**EXERCISE**.
Each line below containing the word "Реклама" needs to be shown.

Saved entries
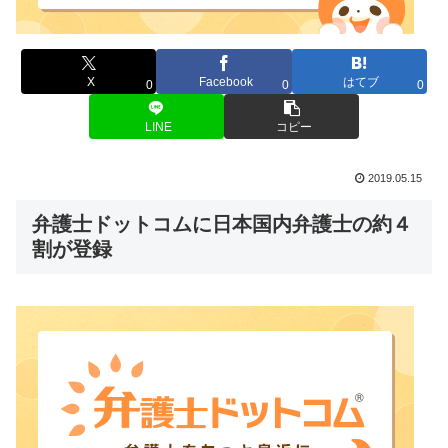
X
Facebook
はてブ
0
0
0
LINE
コピー
2019.05.15
弁護士ドットコムに日本国内弁護士の約４
割が登録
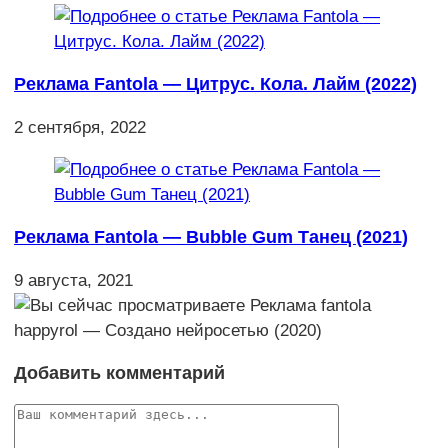
Реклама Fantola — Цитрус. Кола. Лайм (2022)
2 сентября, 2022
Реклама Fantola — Bubble Gum Танец (2021)
9 августа, 2021
Добавить комментарий
Комментарий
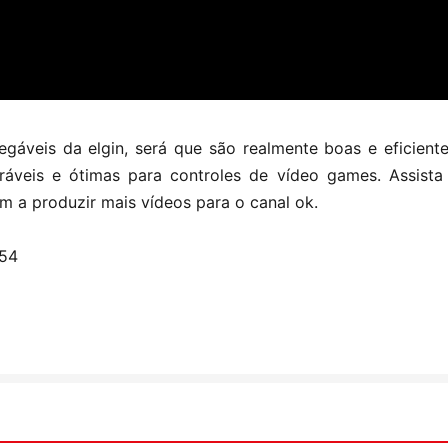
egáveis da elgin, será que são realmente boas e eficiente
ráveis e ótimas para controles de vídeo games. Assista
m a produzir mais vídeos para o canal ok.
U54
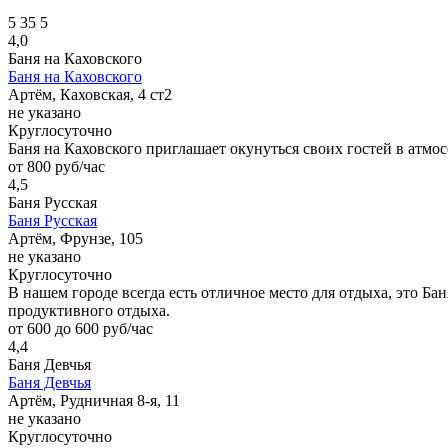
5
35
5
4,0
Баня на Каховского
Баня на Каховского
Артём, Каховская, 4 ст2
не указано
Круглосуточно
Баня на Каховского приглашает окунуться своих гостей в атмо
от 800 руб/час
4,5
Баня Русская
Баня Русская
Артём, Фрунзе, 105
не указано
Круглосуточно
В нашем городе всегда есть отличное место для отдыха, это Ба
продуктивного отдыха.
от 600 до 600 руб/час
4,4
Баня Девчья
Баня Девчья
Артём, Рудничная 8-я, 11
не указано
Круглосуточно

**SOLUTION FOR THIS PROBLEM**.
Реклама Fantola — Цитрус. Кола. Лайм (2022)
Реклама Fantola — Bubble Gum Танец (2021)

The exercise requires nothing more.